Il Pistorio ha annunciato che solleverà la questione nei prossimi incontri con il Segretario alla Difesa statunitense Pete Hegseth, precisando che le scuse di Trump rappresenterebbero «un segno di decenza, rispetto e anche di perspicacia».
La Germania ha schierato circa 5.000 militari in Afghanistan, 59 dei quali hanno perso la vita durante la missione.
Le parole del ministro della Difesa tedesco si aggiungono alle critiche espresse da altri leader europei. Tra questi, il primo ministro britannico Keir Starmer ha accusato Trump di sminuire il contributo delle forze armate britanniche, definendo le sue dichiarazioni «francamente spaventose».
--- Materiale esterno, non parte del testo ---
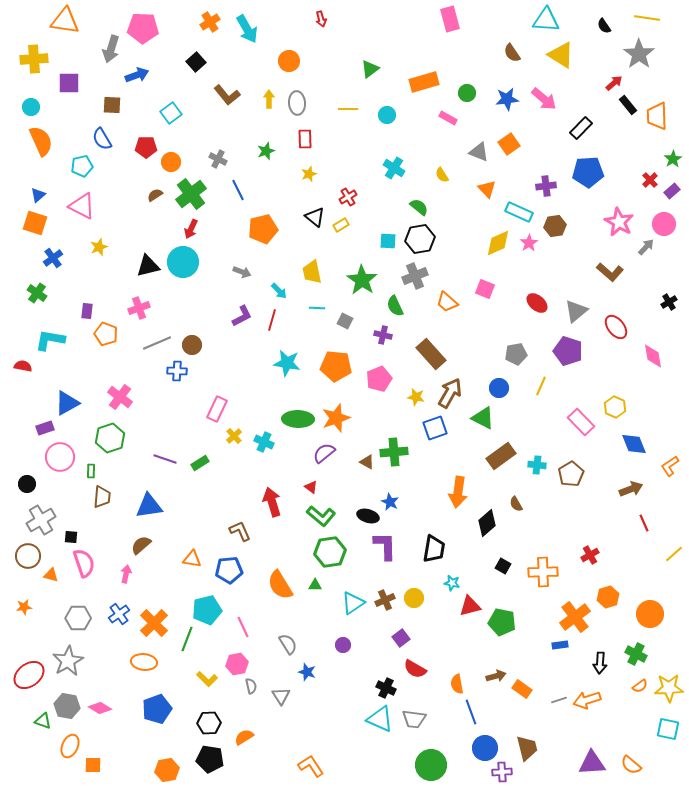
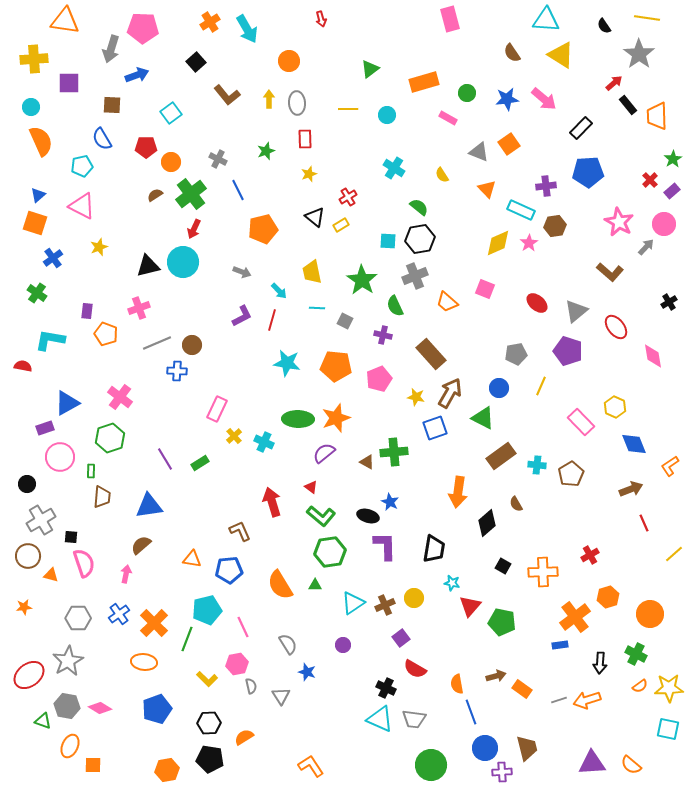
cyan rectangle at (519, 212): moved 2 px right, 2 px up
red arrow at (191, 229): moved 3 px right
purple line at (165, 459): rotated 40 degrees clockwise
brown cross at (385, 600): moved 5 px down
red triangle at (470, 606): rotated 35 degrees counterclockwise
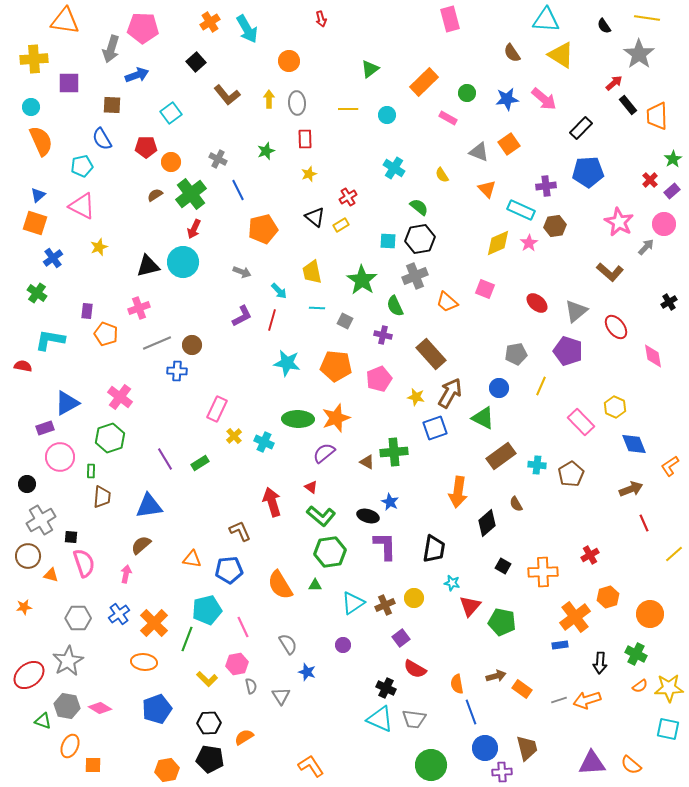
orange rectangle at (424, 82): rotated 28 degrees counterclockwise
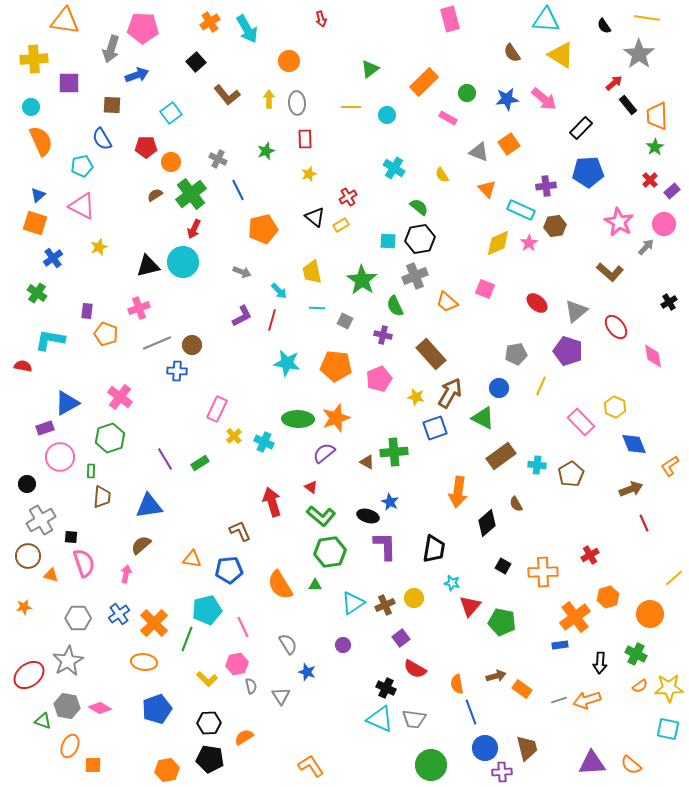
yellow line at (348, 109): moved 3 px right, 2 px up
green star at (673, 159): moved 18 px left, 12 px up
yellow line at (674, 554): moved 24 px down
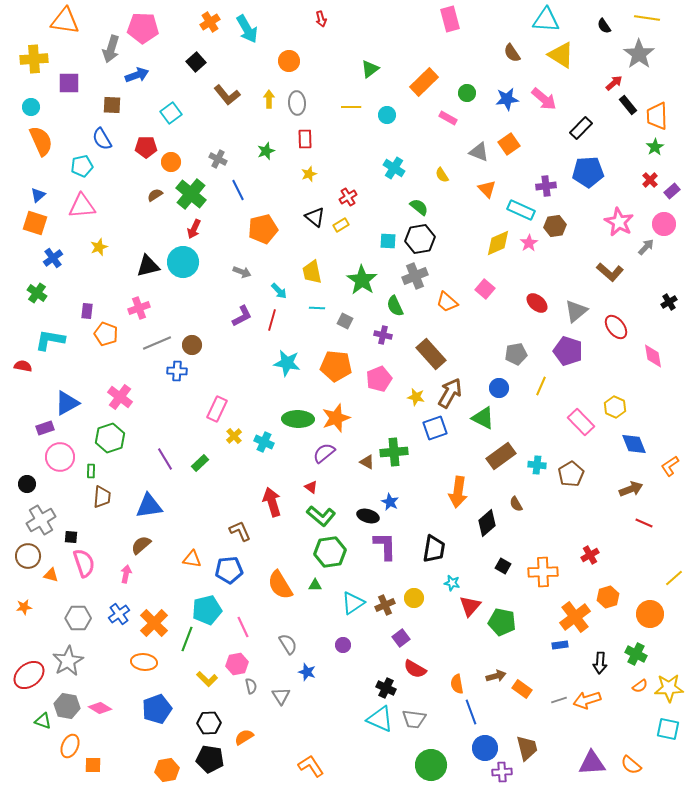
green cross at (191, 194): rotated 12 degrees counterclockwise
pink triangle at (82, 206): rotated 32 degrees counterclockwise
pink square at (485, 289): rotated 18 degrees clockwise
green rectangle at (200, 463): rotated 12 degrees counterclockwise
red line at (644, 523): rotated 42 degrees counterclockwise
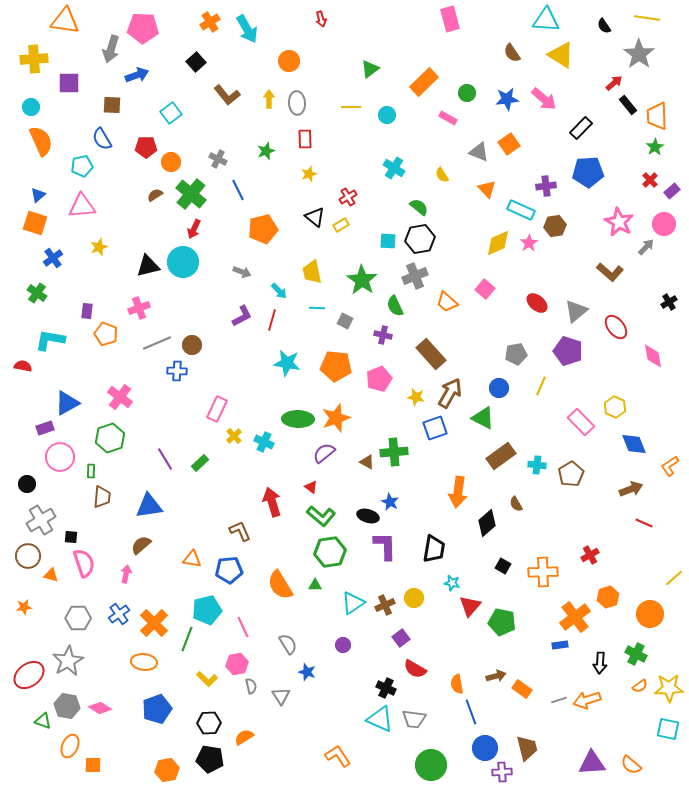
orange L-shape at (311, 766): moved 27 px right, 10 px up
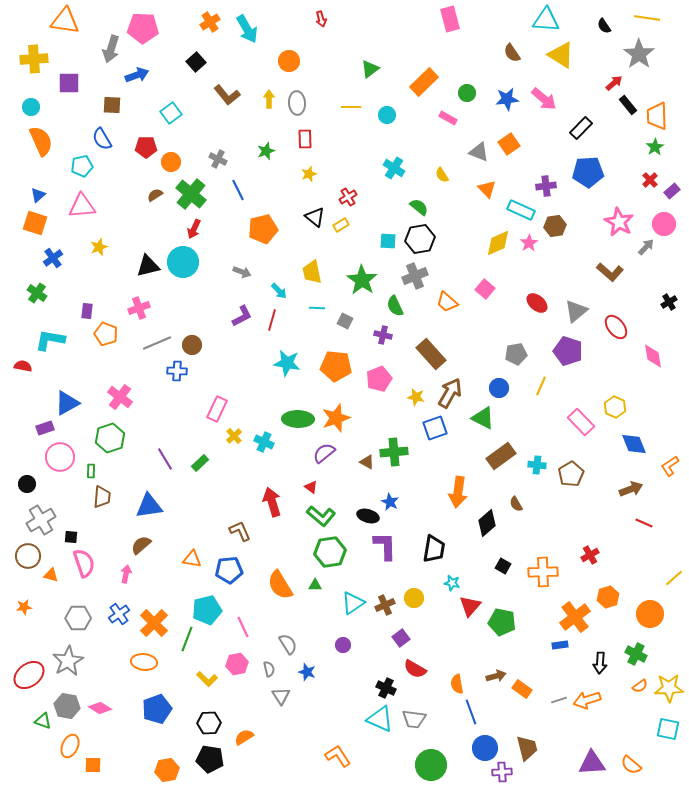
gray semicircle at (251, 686): moved 18 px right, 17 px up
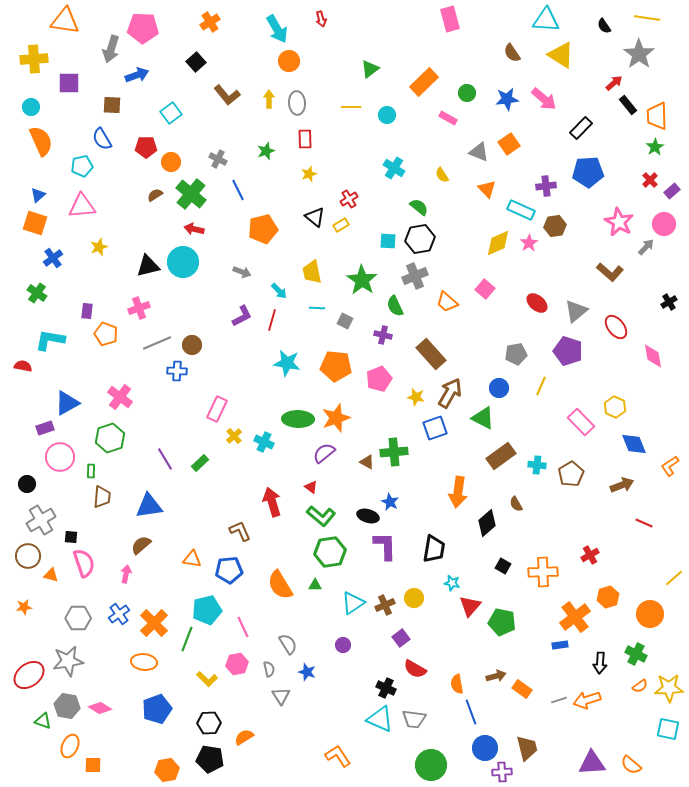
cyan arrow at (247, 29): moved 30 px right
red cross at (348, 197): moved 1 px right, 2 px down
red arrow at (194, 229): rotated 78 degrees clockwise
brown arrow at (631, 489): moved 9 px left, 4 px up
gray star at (68, 661): rotated 20 degrees clockwise
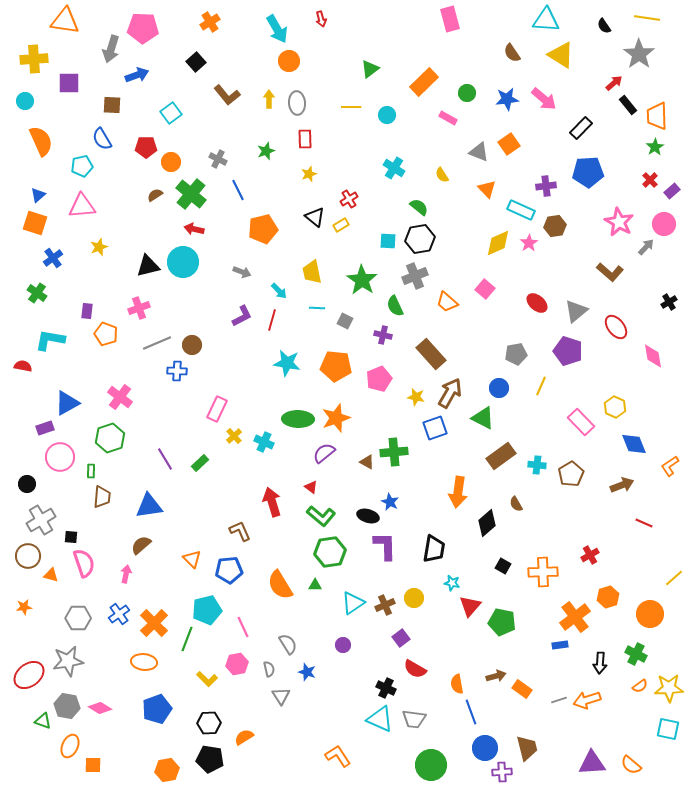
cyan circle at (31, 107): moved 6 px left, 6 px up
orange triangle at (192, 559): rotated 36 degrees clockwise
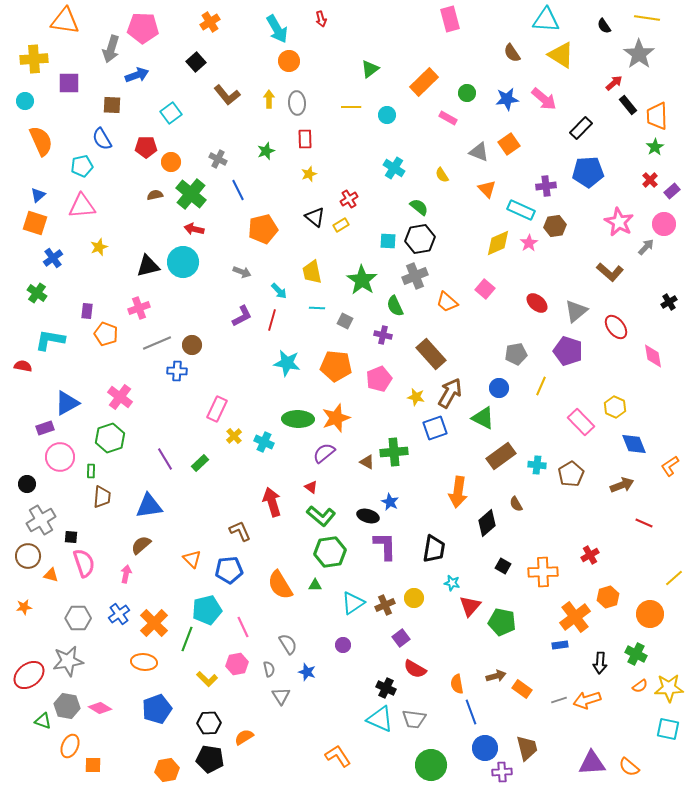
brown semicircle at (155, 195): rotated 21 degrees clockwise
orange semicircle at (631, 765): moved 2 px left, 2 px down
Secondo la BBC, Londra ha rappresentato il secondo contingente occidentale più consistente in Afghanistan, con un picco di circa 11.000 soldati nel 2011 e un totale di 457 caduti britannici nel corso del conflitto.
Sabato Trump ha assunto un tono più distensivo, riconoscendo il ruolo svolto dalle truppe britanniche. Anche altri alleati NATO hanno manifestato irritazione per le affermazioni del presidente statunitense. La premier italiana Giorgia Meloni ha giudicato i commenti «inaccettabili», sottolineando che l’impegno della NATO è stato «uno straordinario atto di solidarietà nei confronti degli Stati Uniti».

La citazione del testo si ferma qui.